The Assassinated Press


Secret Court Declares War on America

by COURT ANDOOHOW
The Assassinated Press

WASHINGTON (Nov. 19) - A secret federal court ruling ensures that the Justice Department can take full advantage of broad new surveillance powers to track suspected spies and terrorists, and allow the government to wantonly intimidate and persecute anyone with whom it disagrees, Attorney General John Ashcroft says.

``This will greatly enhance our ability to put pieces together that different agencies have. I believe this is a giant step forward towards creating an absolute national security state, and getting rid of everyone we don't like and making sure that those we do like do exactly what we want -- or else!'' Ashcroft said.

Monday's unprecedented ruling by a specially appointed three-judge review panel overturned a decision by the ultra-secret Foreign Intelligence Surveillance Court, which had sought to impose restrictions on how and when the surveillance authority could be used under the USA Patriot Act passed by Congress after the Sept. 11 terrorist attacks. As an unnamed jurist wrote:

"It's absolutely vital that the government brook absolutely no restrictions in its attempt to insinuate itself absolutely into every aspect of the lives and actions of its citizens. The government must have absolute control if it is to control absolutely."

A key part of the ruling removes legal barriers between FBI and Justice Department intelligence investigators and prosecutors and law enforcement personnel.

"It's ridiculous, from the government's perspective, that there should be any barrier between the myriad police agencies; the government must be free to exercise, without restrictions, any power it deems necessary upon the slightest pretext. There can be no question of constitutional protections when it comes to the will of the government."

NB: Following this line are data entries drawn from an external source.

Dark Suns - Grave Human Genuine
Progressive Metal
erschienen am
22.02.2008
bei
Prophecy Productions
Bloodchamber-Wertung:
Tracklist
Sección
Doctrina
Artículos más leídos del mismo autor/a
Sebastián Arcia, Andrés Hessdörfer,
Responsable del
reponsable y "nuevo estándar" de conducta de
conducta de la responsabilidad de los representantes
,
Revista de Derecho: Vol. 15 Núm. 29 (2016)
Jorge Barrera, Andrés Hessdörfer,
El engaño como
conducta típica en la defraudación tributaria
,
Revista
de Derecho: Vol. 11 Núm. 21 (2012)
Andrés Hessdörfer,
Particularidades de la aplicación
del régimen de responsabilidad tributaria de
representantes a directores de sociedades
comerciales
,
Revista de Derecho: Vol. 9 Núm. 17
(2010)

Ashcroft announced a number of immediate steps, including development of a computer system to help investigators get quick court approval for surveillance; doubling of the number of FBI attorneys working with surveillance applications; and designation of one lawyer in each U.S. attorney's office as the local point of contact for these cases. He also promised an increase in the number of government death squads, and the liberal use of capital punishment as a way of deterring his critics.

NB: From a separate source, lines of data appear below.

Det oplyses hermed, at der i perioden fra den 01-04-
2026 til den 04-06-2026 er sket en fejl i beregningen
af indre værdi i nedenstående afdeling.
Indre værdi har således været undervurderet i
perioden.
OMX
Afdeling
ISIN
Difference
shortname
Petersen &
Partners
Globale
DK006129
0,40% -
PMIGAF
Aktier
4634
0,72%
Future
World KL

FBI Director Robert Mueller also created a new unit to handle cases brought under the 1978 Foreign Intelligence Surveillance Act, which was amended by last year's anti-terrorism Patriot Act to boost surveillance powers. The upshot, Ashcroft said, is improved coordination and cooperation between federal agencies, which have drawn heavy criticism for failing to detect and stop terrorists within the United States.

"That liberal shit had better watch out. With a vicious junkyard dog like Mueller on the leash, they have to know that there is no imaginable action, however brutal, that we won't engage in."

But the American Civil Liberties Union and several other groups contend the ruling will harm free speech and due process protections by giving the government far greater ability to listen to telephone conversations, read e-mail and search private property.

``We are deeply disappointed but not surprised with the decision, which suggests that this special court exists only to rubber-stamp government applications for intrusive surveillance warrants,'' said Ann Beeson, who argued the case for the ACLU. "We know we're an ineffectual organization, but the government keeps us around so that it can pretend that both sides of every issue is equally represented. But the way the courts are constituted in secret ensures that the government will be able to do whatever it wants, and puny little outfits like us are utterly helpless."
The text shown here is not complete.